Explicando: Ao mantermos uma compreensão do Direto e, em especial, do Processo Penal, onde o Juiz é o principal ‘personagem’ em atuação no processo, estamos deferindo a este que, conforme sua vontade, possa decidir como bem entender, possibilitando um aspecto subjetivo do magistrado, que deságua em um verdadeiro solipsismo amplamente descrito e rechaçado pelos estudos do prof. Lenio Streck , que caminha no sentido de questionar todas as decisões que assim se apresentam, na intenção de desnudar o paradigma da consciência que ainda insiste em permitir que o direito seja aquilo que o intérprete [juiz, tribunal, etc.] diz.

Para encobrir essa filosofia da consciência, o professor aprofunda o estudo identificando que é utilizado um ativismo/protagonismo do juiz, tanto nos tribunais, quanto na própria doutrina, acobertando-se, assim, uma atitude subjetivista/discricionária dos juízes, que acabam por levar em consideração fatores midiáticos ou sociais [extra jurídicos], ou seja, frente à insuficiência do direito para responder ao litígio sob julgamento, aquele que aplica o direito [juiz] fica liberado a buscar respostas em argumentos de conveniência, costumes e justiça, que são, no fundo, questões morais pertencentes ao discurso prático geral.

Parece existir uma venda nos olhos daqueles que estudam [ou maldade deliberada] esse tema que encobre o que realmente está por detrás desse protagonismo judicial, eis que, caso percebam, nos últimos tempos, os alicerces da democracia representativa estão profundamente comprometidos. O que se deve questionar é: a justiça constitucional, através do exercício do poder dos juízes deve se sobrepor ao próprio direito? Pois, do contrário, direito será apenas aquilo que os tribunais dizem ser. Inclusive permitindo que o [s] próprio [s] Tribunal [is] reescreva [m] o texto constitucional.

O [mal] dito ‘principio do livre convencimento’ é um dos principais fomentadores desse protagonismo do juiz, tanto que, o código de processo civil de 1973 estabelecia no artigo 131 que “O juiz apreciará livremente a prova constante dos autos, independentemente do sujeito que a tiver promovido, e indicará na decisão as razões da formação de seu convencimento”, entretanto, no novo código de processo de 2015, foi retirada a expressão “livremente”, ou seja, não será livre a análise das provas, e sim, vinculada ao que as partes [Ministério Público e Defesa] apresentarem com uma real atuação na construção da decisão a ser proferida. De fato, o deslocamento do protagonismo ocorreu, agora, Ministério Público, Advogado e Defensor que devem protagonizar o acervo probatório que limitará a decisão que os afetarão.

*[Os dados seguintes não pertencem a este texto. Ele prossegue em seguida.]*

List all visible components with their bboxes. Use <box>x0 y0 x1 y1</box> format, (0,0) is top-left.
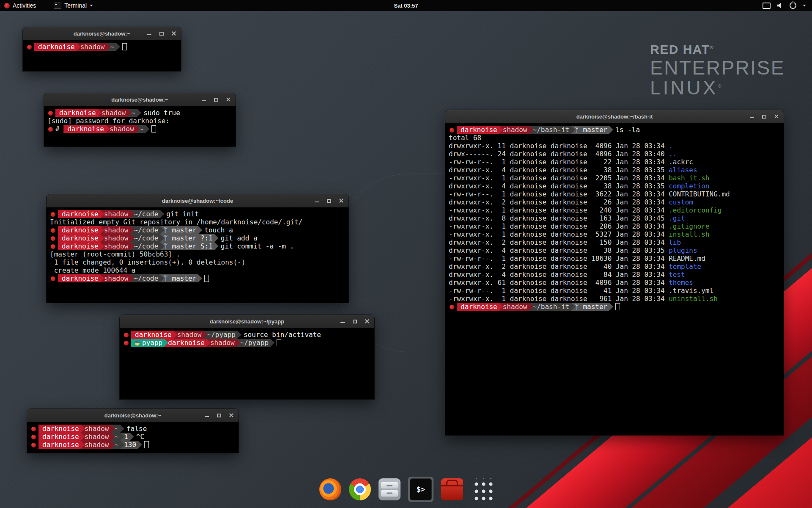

Pois bem, analisando agora a parte da decisão comentada e sua escassa para não dizer total falta de fundamentação trago outro artigo escrito recentemente cujo título é O DESENVOLVIMENTO E A MANIPULAÇÃO DO SENSO COMUM NA COMPREENSÃO DO PROCESSO PENAL [ver aqui] que tento retratar bem o perigo que a influência da Teoria Geral do Processo reflete nos processos criminais. Segue parte do texto: Com a promulgação da Constituição da República Federativa do Brasil de 1988, percebeu-se a necessidade de adequação a alguns conteúdos jurídicos, para que, necessariamente, se adequassem à concepção de estado democrático de direito, principalmente, quanto aos conteúdos normativos inerentes ao processo, uma vez que, a permanência no tratamento do processo como relação jurídica entre as partes e o juiz, o colocando como um instrumento da jurisdição, com o objetivo de realizar os escopos metajurídicos e a pacificação social, e consequente enfraquecimento das partes[2] [autor e réu], demonstrou-se equivocado[3]. Principalmente, por permitir o malsinado solipsismo judicial, admitindo que o juiz seja o único intérprete no processo, podendo fundamentar sua decisão em argumentos metajurídicos, inclusive, alheios a preceitos constitucionais, sobretudo, pela falta de instrumentos de contenção e controle em relação às decisões judiciais[4].

Necessário abandonar a ideia da teoria geral do processo instrumental, retirando o juiz do lugar de protagonista do processo, deixando para as partes [acusação e defesa] a principal função, para tanto, compreender a origem do processo, constatar o uso de premissas equivocadas [processo civil] que demonstra um equivoco metodológico, deságua no uso do poder arbitrário. Superar esse tema [TGP] se faz como premissa básica para democratização do processo penal e um passo para sua humanização, da forma que está, inegavelmente, muitos sofrerão e morrerão em decorrência do estrago de sua aplicação.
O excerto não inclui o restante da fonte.